What needs to be done – Write the data out again, character for character, with no images.
[Opening Data shown section]
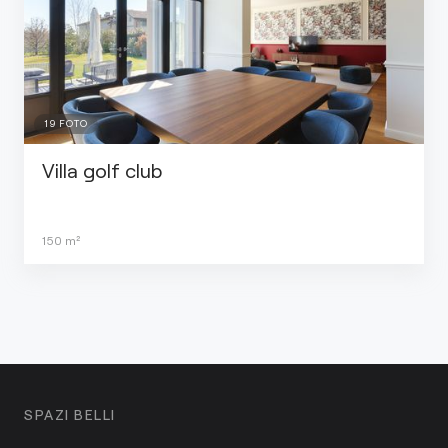
19
FOTO
Villa golf club
150
m²
SPAZI BELLI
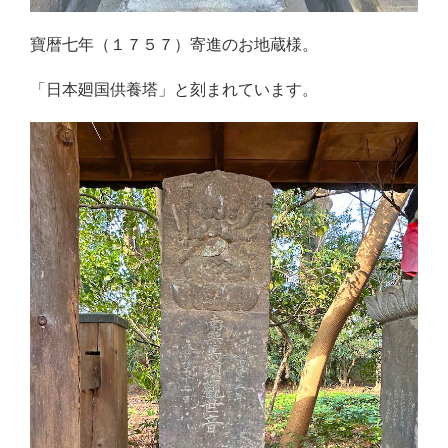
寶暦七年（１７５７）寄進のお地蔵様。
「日本廻国供養塔」と刻まれています。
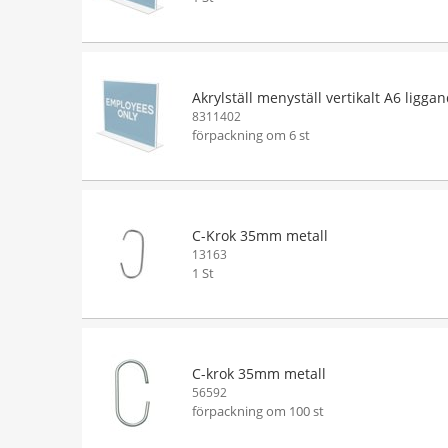
Akrylställ menyställ vertikalt A6 ligga
8311402
förpackning om 6 st
C-Krok 35mm metall
13163
1 St
C-krok 35mm metall
56592
förpackning om 100 st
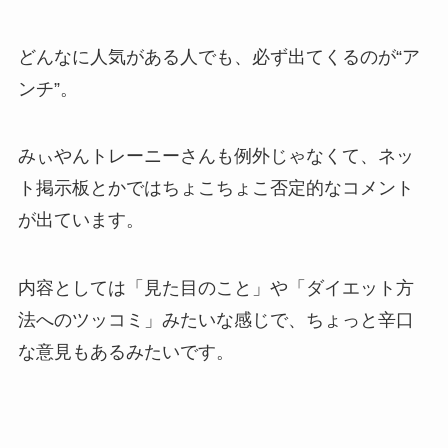
どんなに人気がある人でも、必ず出てくるのが“ア
ンチ”。
みぃやんトレーニーさんも例外じゃなくて、ネッ
ト掲示板とかではちょこちょこ否定的なコメント
が出ています。
内容としては「見た目のこと」や「ダイエット方
法へのツッコミ」みたいな感じで、ちょっと辛口
な意見もあるみたいです。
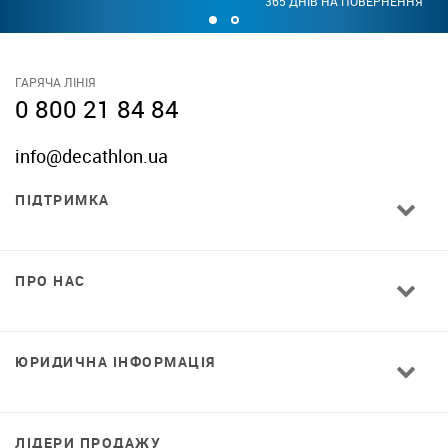
365 ДНІВ НА ПОВЕРНЕННЯ
ГАРЯЧА ЛІНІЯ
0 800 21 84 84
info@decathlon.ua
ПІДТРИМКА
ПРО НАС
ЮРИДИЧНА ІНФОРМАЦІЯ
ЛІДЕРИ ПРОДАЖУ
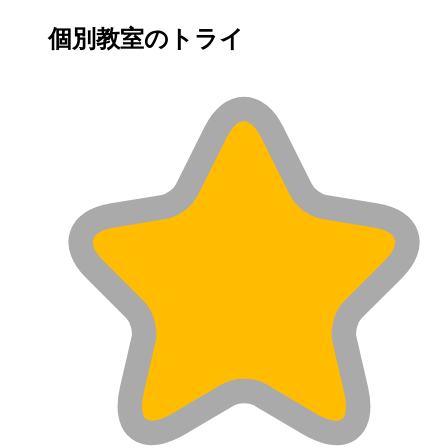
個別教室のトライ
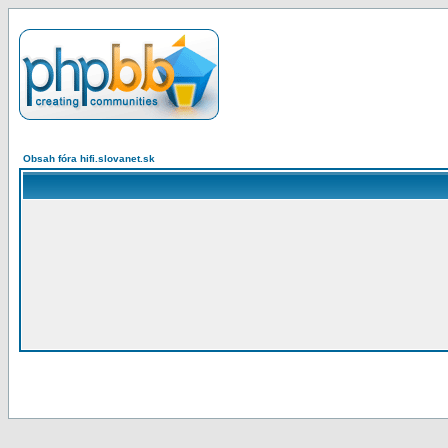
Obsah fóra hifi.slovanet.sk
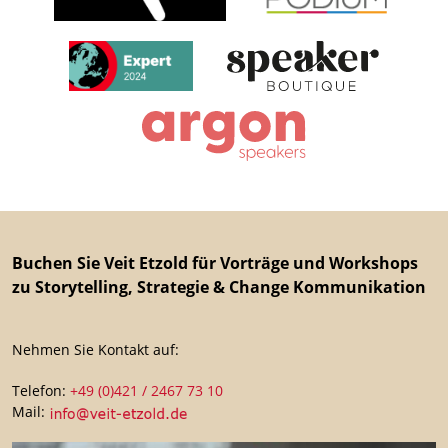
Buchen Sie Veit Etzold für Vorträge und Workshops
zu Storytelling, Strategie & Change Kommunikation
Nehmen Sie Kontakt auf:
Telefon:
+49 (0)421 / 2467 73 10
Mail:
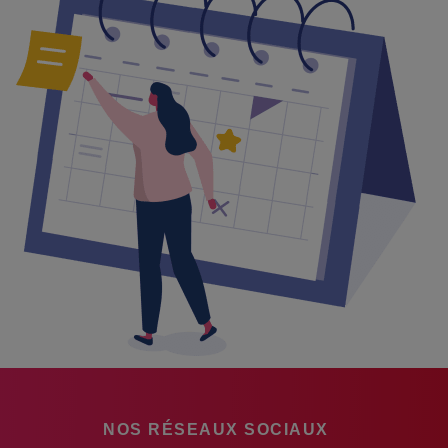
NOS RÉSEAUX SOCIAUX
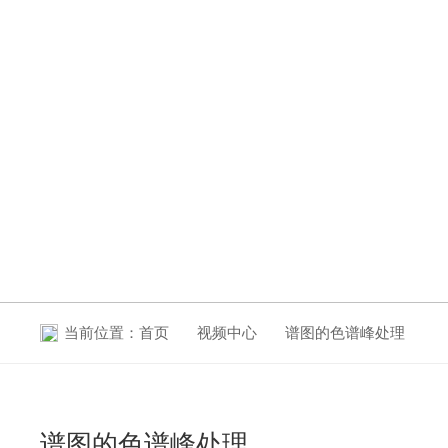
VIDEO CENTER
视频中心
当前位置：
首页
视频中心
谱图的色谱峰处理
谱图的色谱峰处理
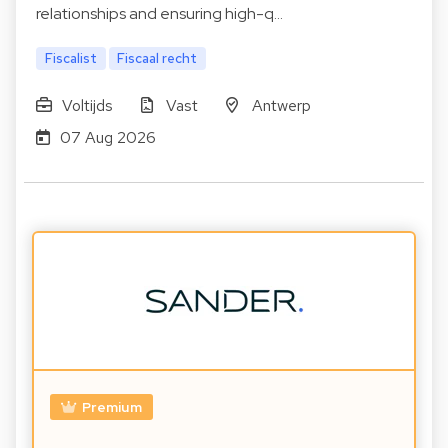
relationships and ensuring high-q…
Fiscalist
Fiscaal recht
Voltijds
Vast
Antwerp
07 Aug 2026
Premium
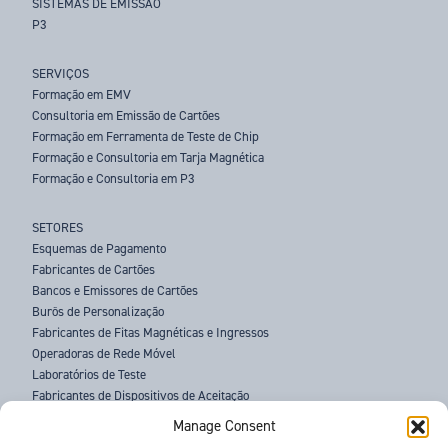
SISTEMAS DE EMISSÃO
P3
SERVIÇOS
Formação em EMV
Consultoria em Emissão de Cartões
Formação em Ferramenta de Teste de Chip
Formação e Consultoria em Tarja Magnética
Formação e Consultoria em P3
SETORES
Esquemas de Pagamento
Fabricantes de Cartões
Bancos e Emissores de Cartões
Burôs de Personalização
Fabricantes de Fitas Magnéticas e Ingressos
Operadoras de Rede Móvel
Laboratórios de Teste
Fabricantes de Dispositivos de Aceitação
Agências Policiais
Manage Consent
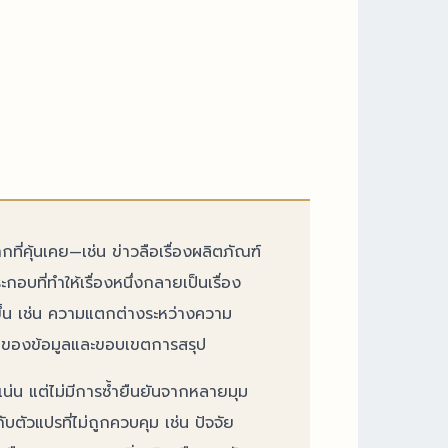
ี่คุ้นเคย—เช่น ข่าวลือเรื่องผลิตภัณฑ์
บที่ทำให้เรื่องหนึ่งกลายเป็นเรื่อง
งขึ้น เช่น ความแตกต่างระหว่างความ
วแทนของข้อมูลและขอบเขตการสรุป
ูแน่น แต่ไม่มีการซ้ำยืนยันจากหลายมุม
ับตัวแปรที่ไม่ถูกควบคุม เช่น ปัจจัย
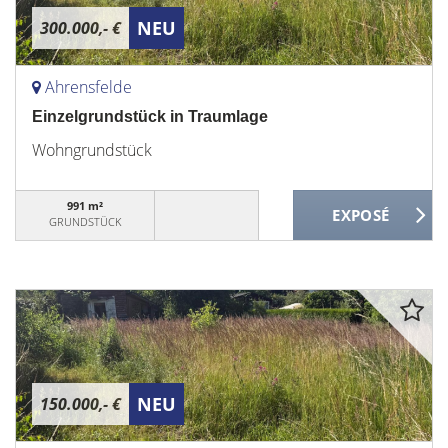
NEU
300.000,- €
Ahrensfelde
Einzelgrundstück in Traumlage
Wohngrundstück
991 m²
GRUNDSTÜCK
NEU
150.000,- €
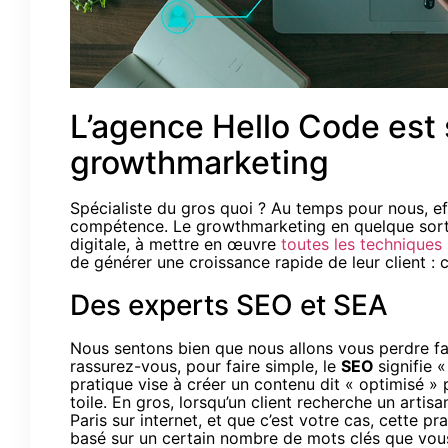
L’agence Hello Code est 
growthmarketing
Spécialiste du gros quoi ? Au temps pour nous, 
compétence. Le growthmarketing en quelque sorte, 
digitale, à mettre en œuvre
toutes les techniques
de générer une croissance rapide de leur client : 
Des experts SEO et SEA
Nous sentons bien que nous allons vous perdre fa
rassurez-vous, pour faire simple, le
SEO
signifie 
pratique vise à créer un contenu dit « optimisé » 
toile. En gros, lorsqu’un client recherche un arti
Paris sur internet, et que c’est votre cas, cette p
basé sur un certain nombre de mots clés que vous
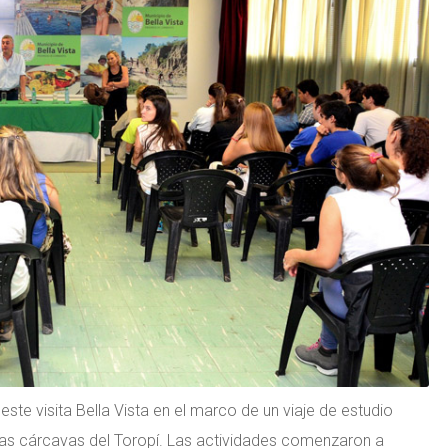
ste visita Bella Vista en el marco de un viaje de estudio
 las cárcavas del Toropí. Las actividades comenzaron a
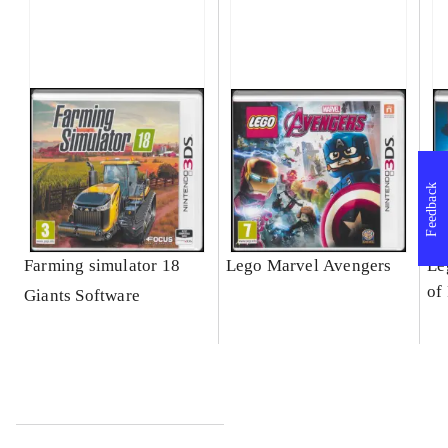
Feedback
Farming simulator 18
Lego Marvel Avengers
Le
of
Giants Software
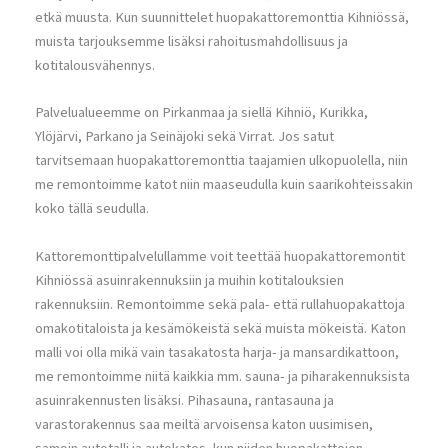
etkä muusta. Kun suunnittelet huopakattoremonttia Kihniössä,
muista tarjouksemme lisäksi rahoitusmahdollisuus ja
kotitalousvähennys.
Palvelualueemme on Pirkanmaa ja siellä Kihniö, Kurikka,
Ylöjärvi, Parkano ja Seinäjoki sekä Virrat. Jos satut
tarvitsemaan huopakattoremonttia taajamien ulkopuolella, niin
me remontoimme katot niin maaseudulla kuin saarikohteissakin
koko tällä seudulla.
Kattoremonttipalvelullamme voit teettää huopakattoremontit
Kihniössä asuinrakennuksiin ja muihin kotitalouksien
rakennuksiin. Remontoimme sekä pala- että rullahuopakattoja
omakotitaloista ja kesämökeistä sekä muista mökeistä. Katon
malli voi olla mikä vain tasakatosta harja- ja mansardikattoon,
me remontoimme niitä kaikkia mm. sauna- ja piharakennuksista
asuinrakennusten lisäksi. Pihasauna, rantasauna ja
varastorakennus saa meiltä arvoisensa katon uusimisen,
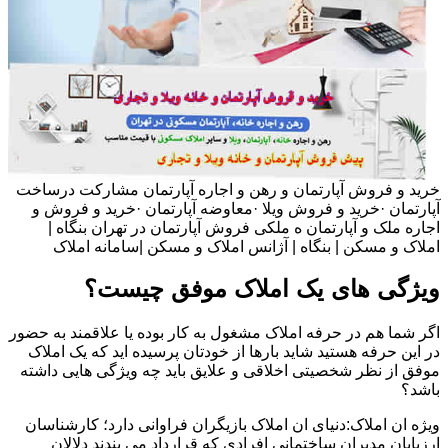
خرید و فروش آپارتمان و رهن و اجاره آپارتمان مشارکت درساخت
آپارتمان ·خرید و فروش ویلا ·معاوضه آپارتمان ·خرید و فروش و
اجاره ملک و آپارتمان ه ملکی فروش آپارتمان در تهران بنگاه |
املاک و مسکن | بنگاه | آژانس املاک و مسکن |سامانه املاک
ویژگی های یک املاک موفق چیست؟
اگر شما هم در حرفه املاک مشغول به کار بوده یا علاقمند به حضور
در این حرفه هستید شاید بارها از خودتان پرسیده اید که یک املاک
موفق از نظر شخصیتی اخلاقی و علایق باید چه ویژگی هایی داشته
باشد؟
ویژه ان املاک:دنیای ان املاک بازیگران فراوانی دارد؛ کارشناسان
ارزیابان مدیران ساختمانی افرادی که قرارداد می بندند دلالان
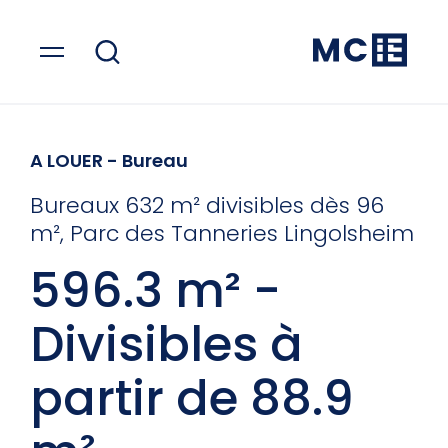
A LOUER
- Bureau
Bureaux 632 m² divisibles dès 96
m², Parc des Tanneries Lingolsheim
596.3 m² -
Divisibles à
partir de 88.9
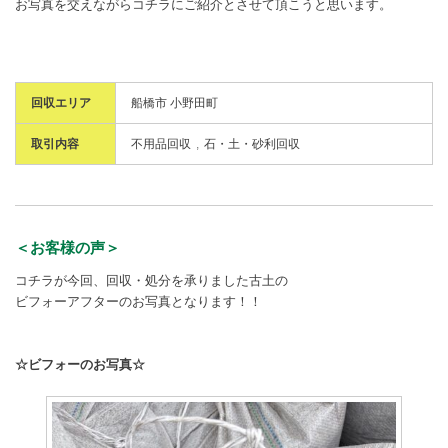
お写真を交えながらコチラにご紹介とさせて頂こうと思います。
回収エリア
船橋市 小野田町
取引内容
不用品回収
石・土・砂利回収
＜お客様の声＞
コチラが今回、回収・処分を承りました古土の
ビフォーアフターのお写真となります！！
☆ビフォーのお写真☆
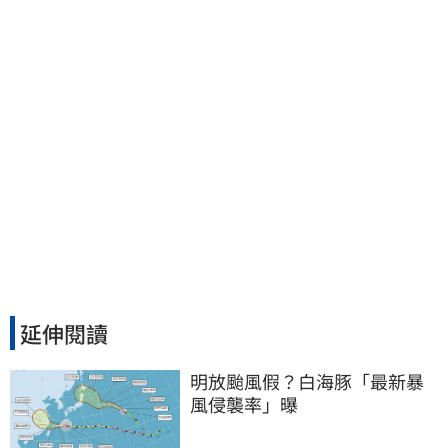
延伸閱讀
明放颱風假？白海豚「最新暴
風侵襲率」曝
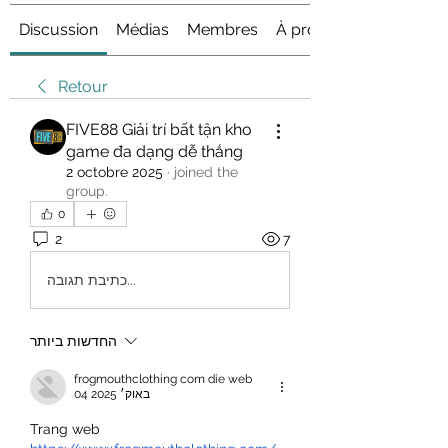
Discussion
Médias
Membres
À propos
Retour
FIVE88 Giải trí bất tận kho
game đa dạng dễ thắng
2 octobre 2025
·
joined the
group.
0
2
7
כתיבת תגובה...
החדשות ביותר
frogmouthclothing com die web
04 באוק׳ 2025
Trang web 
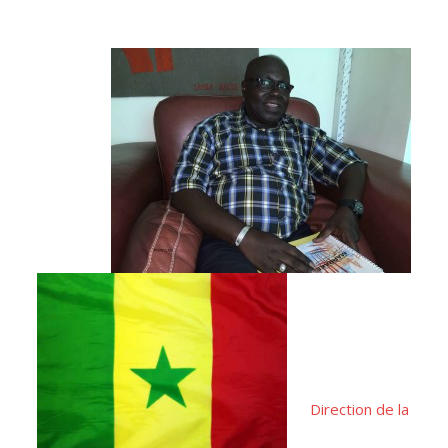
Direction de la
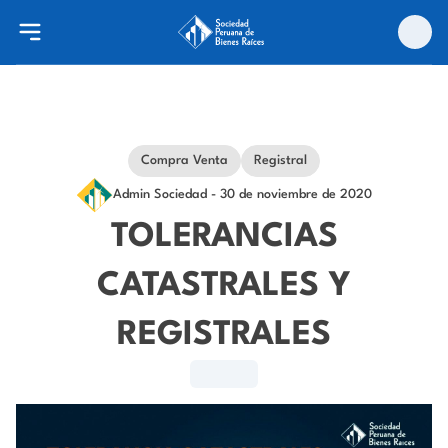
Compra Venta
Registral
Admin Sociedad
- 30 de noviembre de 2020
TOLERANCIAS
CATASTRALES Y
REGISTRALES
[Closing Data shown section]
Solved problem –
19
FOTO
Villa golf club
150
m²
SPAZI BELLI
寶暦七年（１７５７）寄進のお地蔵様。
「日本廻国供養塔」と刻まれています。
Akrylställ menyställ vertikalt A6 ligga
8311402
förpackning om 6 st
C-Krok 35mm metall
13163
1 St
C-krok 35mm metall
56592
förpackning om 100 st
どんなに人気がある人でも、必ず出てくるのが“ア
ンチ”。
みぃやんトレーニーさんも例外じゃなくて、ネッ
ト掲示板とかではちょこちょこ否定的なコメント
が出ています。
内容としては「見た目のこと」や「ダイエット方
法へのツッコミ」みたいな感じで、ちょっと辛口
な意見もあるみたいです。
365 ДНІВ НА ПОВЕРНЕННЯ
ГАРЯЧА ЛІНІЯ
0 800 21 84 84
info@decathlon.ua
ПІДТРИМКА
ПРО НАС
ЮРИДИЧНА ІНФОРМАЦІЯ
ЛІДЕРИ ПРОДАЖУ
個別教室のトライ
Obsah fóra hifi.slovanet.sk
Buchen Sie Veit Etzold für Vorträge und Workshops
zu Storytelling, Strategie & Change Kommunikation
Nehmen Sie Kontakt auf:
Telefon:
+49 (0)421 / 2467 73 10
Mail:
NOS RÉSEAUX SOCIAUX
VIDEO CENTER
视频中心
当前位置：
首页
视频中心
谱图的色谱峰处理
谱图的色谱峰处理
relationships and ensuring high-q…
Fiscalist
Fiscaal recht
Voltijds
Vast
Antwerp
07 Aug 2026
Premium
SISTEMAS DE EMISSÃO
P3
SERVIÇOS
Formação em EMV
Consultoria em Emissão de Cartões
Formação em Ferramenta de Teste de Chip
Formação e Consultoria em Tarja Magnética
Formação e Consultoria em P3
SETORES
Esquemas de Pagamento
Fabricantes de Cartões
Bancos e Emissores de Cartões
Burôs de Personalização
Fabricantes de Fitas Magnéticas e Ingressos
Operadoras de Rede Móvel
Laboratórios de Teste
Fabricantes de Dispositivos de Aceitação
Agências Policiais
Manage Consent
ี่คุ้นเคย—เช่น ข่าวลือเรื่องผลิตภัณฑ์
บที่ทำให้เรื่องหนึ่งกลายเป็นเรื่อง
งขึ้น เช่น ความแตกต่างระหว่างความ
วแทนของข้อมูลและขอบเขตการสรุป
ูแน่น แต่ไม่มีการซ้ำยืนยันจากหลายมุม
ับตัวแปรที่ไม่ถูกควบคุม เช่น ปัจจัย
NEU
300.000,- €
Ahrensfelde
Einzelgrundstück in Traumlage
Wohngrundstück
991 m²
GRUNDSTÜCK
NEU
150.000,- €
L’agence Hello Code est 
growthmarketing
Spécialiste du gros quoi ? Au temps pour nous, 
compétence. Le growthmarketing en quelque sorte, 
digitale, à mettre en œuvre
toutes les techniques
de générer une croissance rapide de leur client : 
Des experts SEO et SEA
Nous sentons bien que nous allons vous perdre fa
rassurez-vous, pour faire simple, le
SEO
signifie 
pratique vise à créer un contenu dit « optimisé » 
toile. En gros, lorsqu’un client recherche un arti
Paris sur internet, et que c’est votre cas, cette p
basé sur un certain nombre de mots clés que vous
ste visita Bella Vista en el marco de un viaje de estudio
 las cárcavas del Toropí. Las actividades comenzaron a
Feedback
Farming simulator 18
Lego Marvel Avengers
Le
of
Giants Software
etkä muusta. Kun suunnittelet huopakattoremonttia Kihniössä,
muista tarjouksemme lisäksi rahoitusmahdollisuus ja
kotitalousvähennys.
Palvelualueemme on Pirkanmaa ja siellä Kihniö, Kurikka,
Ylöjärvi, Parkano ja Seinäjoki sekä Virrat. Jos satut
tarvitsemaan huopakattoremonttia taajamien ulkopuolella, niin
me remontoimme katot niin maaseudulla kuin saarikohteissakin
koko tällä seudulla.
Kattoremonttipalvelullamme voit teettää huopakattoremontit
Kihniössä asuinrakennuksiin ja muihin kotitalouksien
rakennuksiin. Remontoimme sekä pala- että rullahuopakattoja
omakotitaloista ja kesämökeistä sekä muista mökeistä. Katon
malli voi olla mikä vain tasakatosta harja- ja mansardikattoon,
me remontoimme niitä kaikkia mm. sauna- ja piharakennuksista
asuinrakennusten lisäksi. Pihasauna, rantasauna ja
varastorakennus saa meiltä arvoisensa katon uusimisen,
خرید و فروش آپارتمان و رهن و اجاره آپارتمان مشارکت درساخت
آپارتمان ·خرید و فروش ویلا ·معاوضه آپارتمان ·خرید و فروش و
اجاره ملک و آپارتمان ه ملکی فروش آپارتمان در تهران بنگاه |
املاک و مسکن | بنگاه | آژانس املاک و مسکن |سامانه املاک
ویژگی های یک املاک موفق چیست؟
اگر شما هم در حرفه املاک مشغول به کار بوده یا علاقمند به حضور
در این حرفه هستید شاید بارها از خودتان پرسیده اید که یک املاک
موفق از نظر شخصیتی اخلاقی و علایق باید چه ویژگی هایی داشته
باشد؟
ویژه ان املاک:دنیای ان املاک بازیگران فراوانی دارد؛ کارشناسان
ارزیابان مدیران ساختمانی افرادی که قرارداد می بندند دلالان
A LOUER
- Bureau
Bureaux 632 m² divisibles dès 96
m², Parc des Tanneries Lingolsheim
596.3 m² -
Divisibles à
partir de 88.9
お写真を交えながらコチラにご紹介とさせて頂こうと思います。
回収エリア
船橋市 小野田町
取引内容
不用品回収
石・土・砂利回収
＜お客様の声＞
コチラが今回、回収・処分を承りました古土の
ビフォーアフターのお写真となります！！
☆ビフォーのお写真☆
延伸閱讀
明放颱風假？白海豚「最新暴
風侵襲率」曝
Discussion
Médias
Membres
À propos
Retour
FIVE88 Giải trí bất tận kho
game đa dạng dễ thắng
2 octobre 2025
·
joined the
group.
0
2
7
כתיבת תגובה...
החדשות ביותר
frogmouthclothing com die web
04 באוק׳ 2025
Trang web 
Direction de la
Compra Venta
Registral
Admin Sociedad
- 30 de noviembre de 2020
TOLERANCIAS
CATASTRALES Y
REGISTRALES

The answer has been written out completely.